Thiman was born in Ashford, Kent. Largely self-taught, he was awarded an FRCO in 1921, and a DMus in 1928. From 1930 he was Professor of Harmony at the Royal Academy of Music and later, from 1956 to 1962, was Dean of the Faculty of Music at the University of London. From 1958, having moved from Park Chapel (a Congregational Church in Crouch End, later to join with Ferme Park Baptist Church to form a Union Church in the same district. He was organist of the City Temple in London, a Congregational Church. He was a keen advocate of amateur music-making and in the 1960s was the conductor and Musical Director of the Purley Choral Society, performing his 'Spring Garland' in 1964. The choir changed its name to The Chandos Choir in 1969, they performed his 'Go, Lovely Rose' in 2012. He wrote much educational music for piano and other instruments, as well as music for church choirs, some of which is still performed. He is best remembered for his short passion cantata, "The Last Supper" (1930) which sets texts from the gospels of Matthew and John and hymns by St Thomas Aquinas, Charles Wesley and Johann Franck.

Thiman's list of published works numbers about 1,300.[citation needed] These include a large number of partsongs (many for SS or SSA and piano, but also many for SATB) and many anthems and carols.
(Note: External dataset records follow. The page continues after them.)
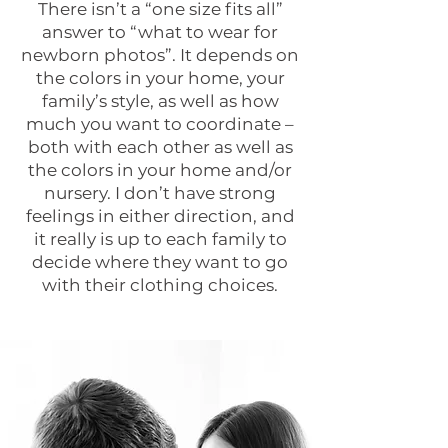
There isn’t a “one size fits all”
answer to “what to wear for
newborn photos”. It depends on
the colors in your home, your
family’s style, as well as how
much you want to coordinate –
both with each other as well as
the colors in your home and/or
nursery. I don’t have strong
feelings in either direction, and
it really is up to each family to
decide where they want to go
with their clothing choices.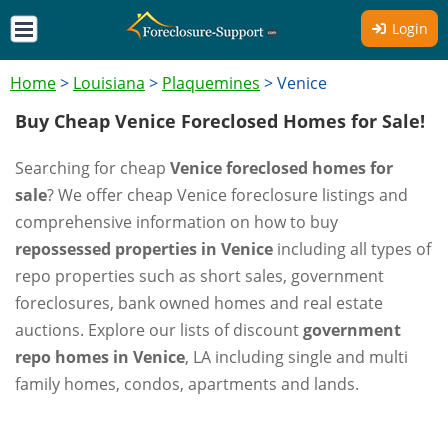
Login
Home
>
Louisiana
>
Plaquemines
>
Venice
Buy Cheap Venice Foreclosed Homes for Sale!
Searching for cheap
Venice foreclosed homes for
sale
? We offer cheap Venice foreclosure listings and
comprehensive information on how to buy
repossessed properties in Venice
including all types of
repo properties such as short sales, government
foreclosures, bank owned homes and real estate
auctions. Explore our lists of discount
government
repo homes in Venice
, LA including single and multi
family homes, condos, apartments and lands.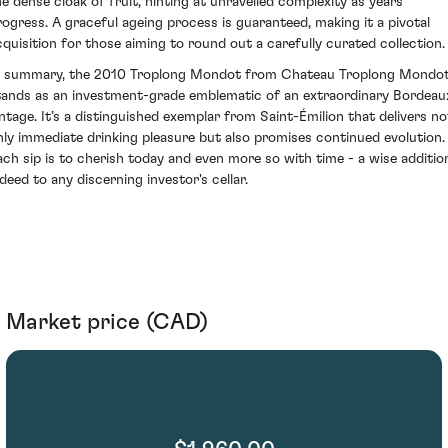
he dense cloak of fruit, hinting at unravelled complexity as years
rogress. A graceful ageing process is guaranteed, making it a pivotal
cquisition for those aiming to round out a carefully curated collection.
n summary, the 2010 Troplong Mondot from Chateau Troplong Mondo
tands as an investment-grade emblematic of an extraordinary Bordeau
intage. It’s a distinguished exemplar from Saint-Émilion that delivers no
nly immediate drinking pleasure but also promises continued evolution.
ach sip is to cherish today and even more so with time - a wise additio
ndeed to any discerning investor's cellar.
Market price (CAD)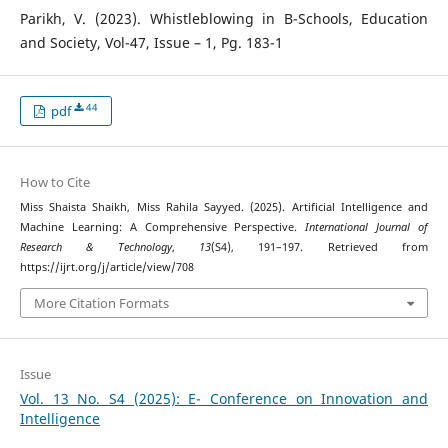
Parikh, V. (2023). Whistleblowing in B-Schools, Education
and Society, Vol-47, Issue – 1, Pg. 183-1
44
pdf
How to Cite
Miss Shaista Shaikh, Miss Rahila Sayyed. (2025). Artificial Intelligence and
Machine Learning: A Comprehensive Perspective.
International Journal of
Research & Technology
,
13
(S4), 191–197. Retrieved from
https://ijrt.org/j/article/view/708
More Citation Formats
Issue
Vol. 13 No. S4 (2025): E- Conference on Innovation and
Intelligence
Most of his church music was written for the non-conformist churches, but he also wrote anthems and canticles for Church of England Choirs.
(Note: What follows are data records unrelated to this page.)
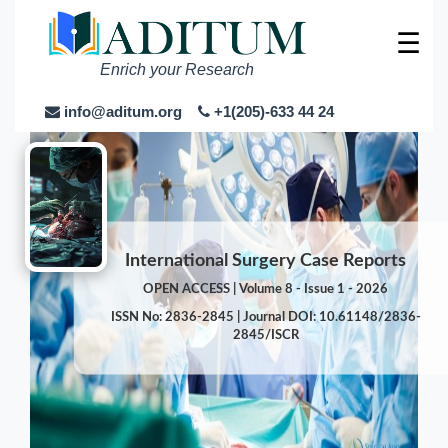
☰
Enrich your Research
info@aditum.org
+1(205)-633 44 24
International Surgery Case Reports
OPEN ACCESS | Volume 8 - Issue 1 - 2026
ISSN No: 2836-2845 | Journal DOI: 10.61148/2836-
2845/ISCR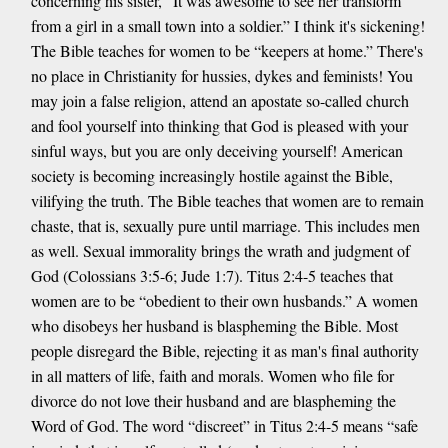
concerning his sister, “It was awesome to see her transform
from a girl in a small town into a soldier.” I think it's sickening!
The Bible teaches for women to be “keepers at home.” There's
no place in Christianity for hussies, dykes and feminists! You
may join a false religion, attend an apostate so-called church
and fool yourself into thinking that God is pleased with your
sinful ways, but you are only deceiving yourself! American
society is becoming increasingly hostile against the Bible,
vilifying the truth. The Bible teaches that women are to remain
chaste, that is, sexually pure until marriage. This includes men
as well. Sexual immorality brings the wrath and judgment of
God (Colossians 3:5-6; Jude 1:7). Titus 2:4-5 teaches that
women are to be “obedient to their own husbands.” A women
who disobeys her husband is blaspheming the Bible. Most
people disregard the Bible, rejecting it as man's final authority
in all matters of life, faith and morals. Women who file for
divorce do not love their husband and are blaspheming the
Word of God. The word “discreet” in Titus 2:4-5 means “safe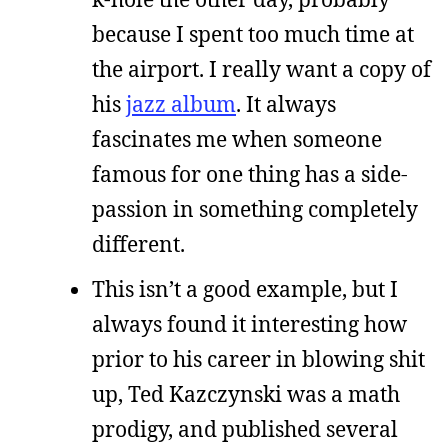
because I spent too much time at
the airport. I really want a copy of
his
jazz album
. It always
fascinates me when someone
famous for one thing has a side-
passion in something completely
different.
This isn’t a good example, but I
always found it interesting how
prior to his career in blowing shit
up, Ted Kazczynski was a math
prodigy, and published several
He composed some lighter songs under the name Eric Harding (Harding being his middle name), one of which was published when he was only fifteen.[citation needed]

He was conductor of the Elysian Concert Society that performed at Hornsey Town Hall, The City Temple and other venues in London, and died in 1975.[citation needed]

An archive of his music, The Eric Thiman Collection, was set up in 2014 in the choir library of Southwell Minster.